WHAT IS BEING ASKED: What is needed is each line of the data below that holds the string "predatori".

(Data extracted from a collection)
_ _ _ _ _ _ _
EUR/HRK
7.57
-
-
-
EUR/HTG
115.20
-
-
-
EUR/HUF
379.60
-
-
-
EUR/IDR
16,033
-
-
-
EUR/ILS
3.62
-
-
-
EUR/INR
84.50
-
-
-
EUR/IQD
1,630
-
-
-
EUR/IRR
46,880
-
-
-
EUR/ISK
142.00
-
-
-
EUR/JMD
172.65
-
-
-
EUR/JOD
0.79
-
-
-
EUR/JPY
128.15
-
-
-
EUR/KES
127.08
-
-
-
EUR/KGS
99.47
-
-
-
_ _ _ _ _ _ _
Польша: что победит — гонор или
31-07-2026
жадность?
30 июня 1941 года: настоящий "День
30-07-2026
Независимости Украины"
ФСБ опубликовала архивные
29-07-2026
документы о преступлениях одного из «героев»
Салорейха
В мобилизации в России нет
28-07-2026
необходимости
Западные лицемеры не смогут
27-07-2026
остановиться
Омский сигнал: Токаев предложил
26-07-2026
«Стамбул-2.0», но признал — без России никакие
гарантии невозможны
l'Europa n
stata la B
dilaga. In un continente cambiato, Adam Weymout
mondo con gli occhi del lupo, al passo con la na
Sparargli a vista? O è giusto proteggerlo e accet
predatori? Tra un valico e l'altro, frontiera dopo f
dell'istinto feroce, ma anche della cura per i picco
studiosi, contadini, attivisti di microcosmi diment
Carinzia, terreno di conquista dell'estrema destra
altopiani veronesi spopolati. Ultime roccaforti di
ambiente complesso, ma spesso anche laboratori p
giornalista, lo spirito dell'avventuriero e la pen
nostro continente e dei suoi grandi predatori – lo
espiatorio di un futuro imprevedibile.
_ _ _ _ _ _ _
RESPONSE TO THIS EXERCISE:
predatori? Tra un valico e l'altro, frontiera dopo f
nostro continente e dei suoi grandi predatori – lo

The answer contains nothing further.